Saved entries
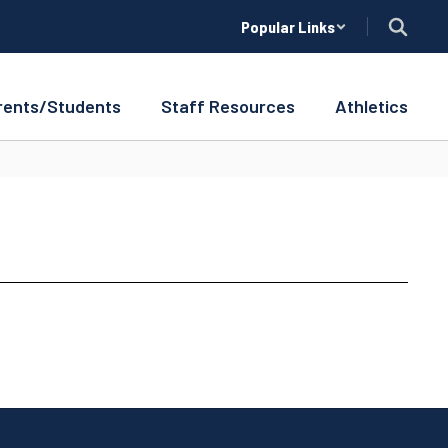
Popular Links
rents/Students
Staff Resources
Athletics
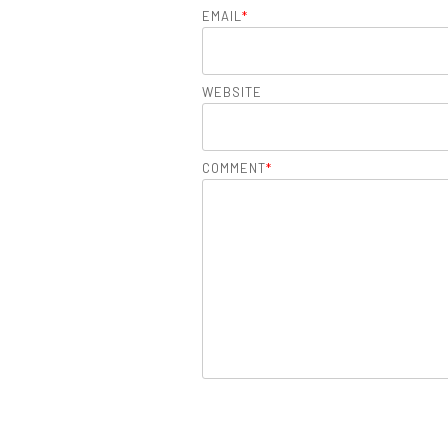
EMAIL
*
WEBSITE
COMMENT
*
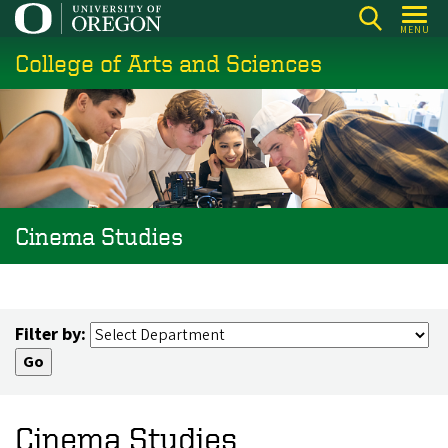
Skip
MENU
to
College of Arts and Sciences
main
content
Cinema Studies
Filter by:
Cinema Studies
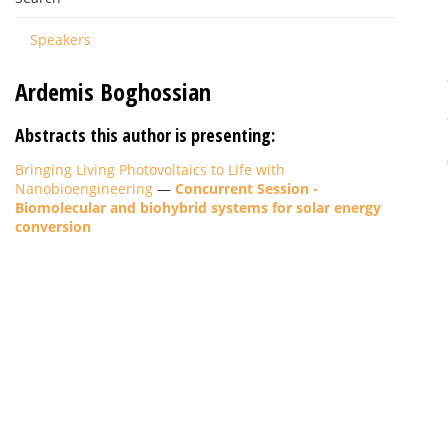
Speakers
Ardemis Boghossian
Abstracts this author is presenting:
Bringing Living Photovoltaics to Life with
Nanobioengineering
—
Concurrent Session -
Biomolecular and biohybrid systems for solar energy
conversion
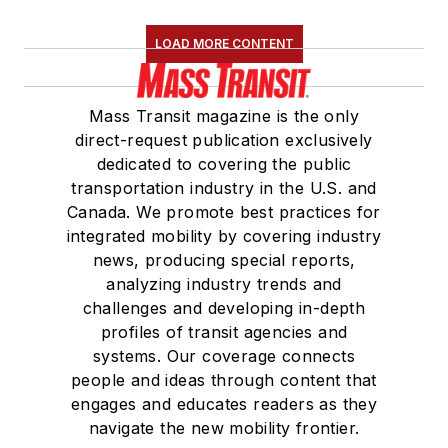
LOAD MORE CONTENT
Mass Transit magazine is the only
direct-request publication exclusively
dedicated to covering the public
transportation industry in the U.S. and
Canada. We promote best practices for
integrated mobility by covering industry
news, producing special reports,
analyzing industry trends and
challenges and developing in-depth
profiles of transit agencies and
systems. Our coverage connects
people and ideas through content that
engages and educates readers as they
navigate the new mobility frontier.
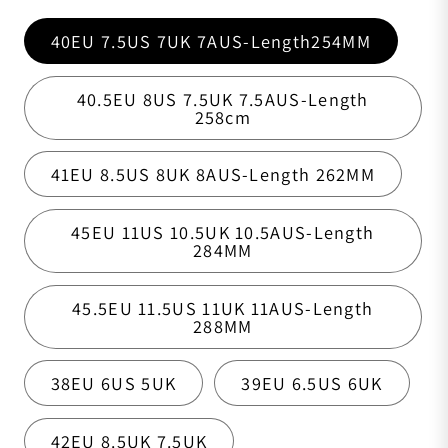
40EU 7.5US 7UK 7AUS-Length254MM
40.5EU 8US 7.5UK 7.5AUS-Length
258cm
41EU 8.5US 8UK 8AUS-Length 262MM
45EU 11US 10.5UK 10.5AUS-Length
284MM
45.5EU 11.5US 11UK 11AUS-Length
288MM
38EU 6US 5UK
39EU 6.5US 6UK
42EU 8.5UK 7.5UK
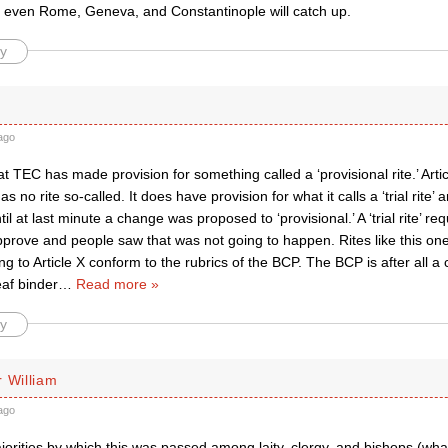
 even Rome, Geneva, and Constantinople will catch up.
y
ago
at TEC has made provision for something called a ‘provisional rite.’ Arti
as no rite so-called. It does have provision for what it calls a ‘trial rite’
til at last minute a change was proposed to ‘provisional.’ A ‘trial rite’ re
prove and people saw that was not going to happen. Rites like this one 
g to Article X conform to the rubrics of the BCP. The BCP is after all a
eaf binder
…
Read more »
y
 William
ago
orities by which this was passed among laity, clergy, and bishops (wha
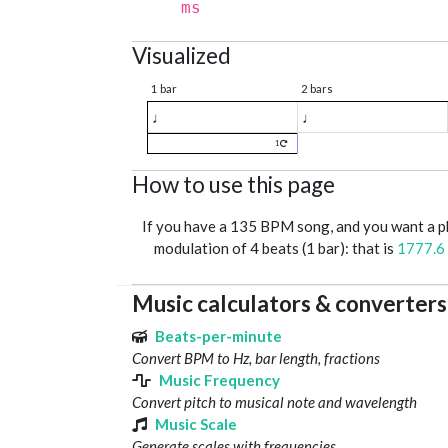
ms
Visualized
1 bar
2 bars
♩
♩
1
How to use this page
If you have a 135 BPM song, and you want a 
modulation of 4 beats (1 bar): that is
1777.6
Music calculators & converters
Beats-per-minute
Convert BPM to Hz, bar length, fractions
Music Frequency
Convert pitch to musical note and wavelength
Music Scale
Generate scales with frequencies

### The task
The result is a copy of every line above where the word "systems" shows up.

### Expected output
Biomolecular and biohybrid systems for solar energy
systems. Our coverage connects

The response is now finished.